Choosing the right type of legal document
If you want to create estate planning documents that list your needs, the easiest way to do this is to create a will or pet foundation. In the will you will name someone as a pet owner after your death and give them money. In this way, that person will receive the money that is intended for your pet’s care and will be the rightful owner.
However, a will cannot state how the money will be used. As in, the caregiver can use the money as they wish (although it shouldn’t be a big problem if you trust them). You can create another document outlining your needs. Here, too, the caregiver is not obliged to follow them.
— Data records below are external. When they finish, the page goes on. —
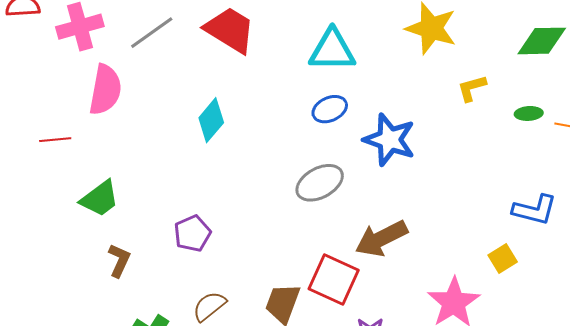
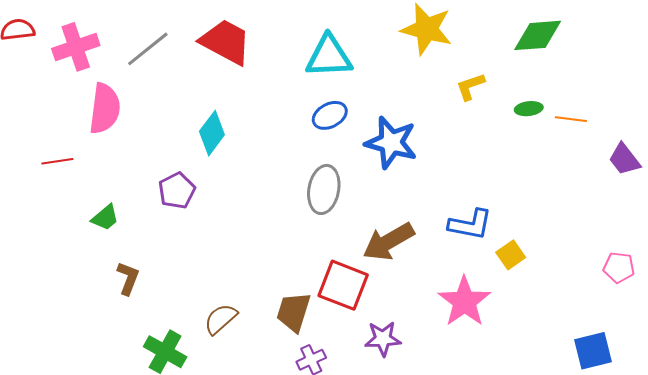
gray ellipse: (320, 183) -> (324, 189), turned -48
green trapezoid: (100, 199) -> (105, 218), size x0.7
blue L-shape: (535, 210) -> (470, 224), moved
purple pentagon: (192, 234) -> (177, 191), moved

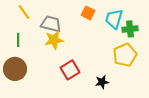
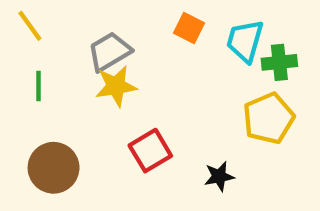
yellow line: (24, 12) -> (30, 26), moved
gray trapezoid: (51, 24) -> (109, 52), turned -45
brown circle: (15, 69) -> (54, 168), moved

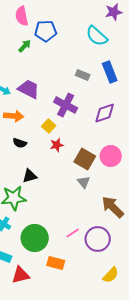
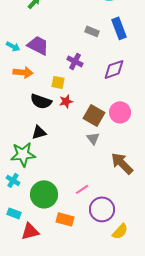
purple cross: (66, 105) -> (75, 61), size x0.7
yellow square: (49, 126) -> (58, 82), turned -32
black semicircle: (20, 143) -> (41, 101), moved, size x1.5
purple circle: (98, 239) -> (102, 209), moved

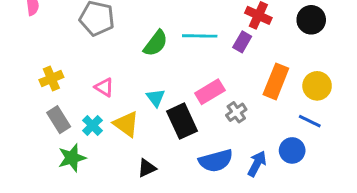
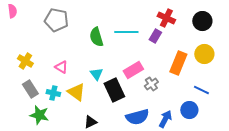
green semicircle: (156, 43) -> (96, 37), turned 126
yellow cross: (51, 79) -> (25, 61), turned -35
yellow circle: (317, 86) -> (204, 54), moved
cyan cross: (92, 125) -> (53, 93), turned -32
green star: (72, 158) -> (39, 115), turned 30

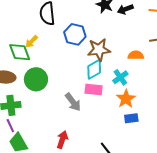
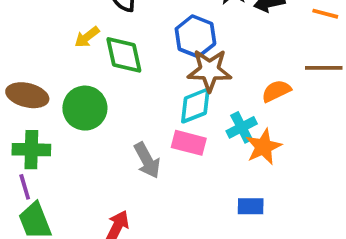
blue hexagon: (75, 34) -> (195, 36), moved
green diamond: (20, 52) -> (124, 55), moved
orange semicircle: (136, 55) -> (276, 91), turned -35
orange star: (126, 99) -> (264, 147), moved

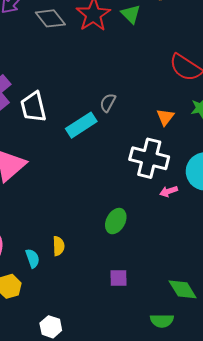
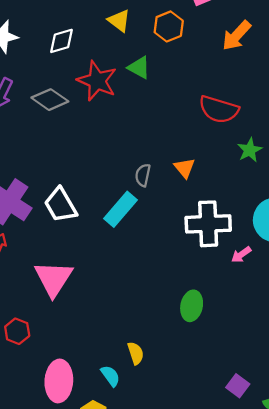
orange triangle: (165, 117) -> (185, 168), moved
purple square: (119, 278) -> (238, 386), moved, turned -36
These instructions may include how much to spend on certain expenses or how to temporarily care for your pet if transportation to their new home takes some time.
It may take weeks or more for disputes to be resolved at your will. In the meantime, your pet may not be with the lawful caretaker, and there may not be funds to look after them.
Consider a pet trust
Another estate planning document, a pet trust, is a more specific tool that formally outlines the caregiver’s legal obligations to your pet. You will name this person in the trust and give instructions on how to care for your pet and leave money for that purpose. This document will be drawn up alongside your will.
Once you die or become unable to work, the zookeeper will be appointed trustee and must follow your instructions at the animal foundation. Whatever is stipulated in this document will take effect immediately as your assets are not put to the test or your wishes are up for discussion.
Regardless of what type of document or agreement you enter into, it is a good idea to consult an attorney such as a real estate attorney. That way, you can make an informed decision based on what is best for your beloved pet.
Staff Sarah Li-Cain is a Jacksonville, Florida-based personal finance writer specializing in real estate, insurance, banking, credit, and credit. She is the host of the podcasts Buzzsprout and Beyond the Dollar.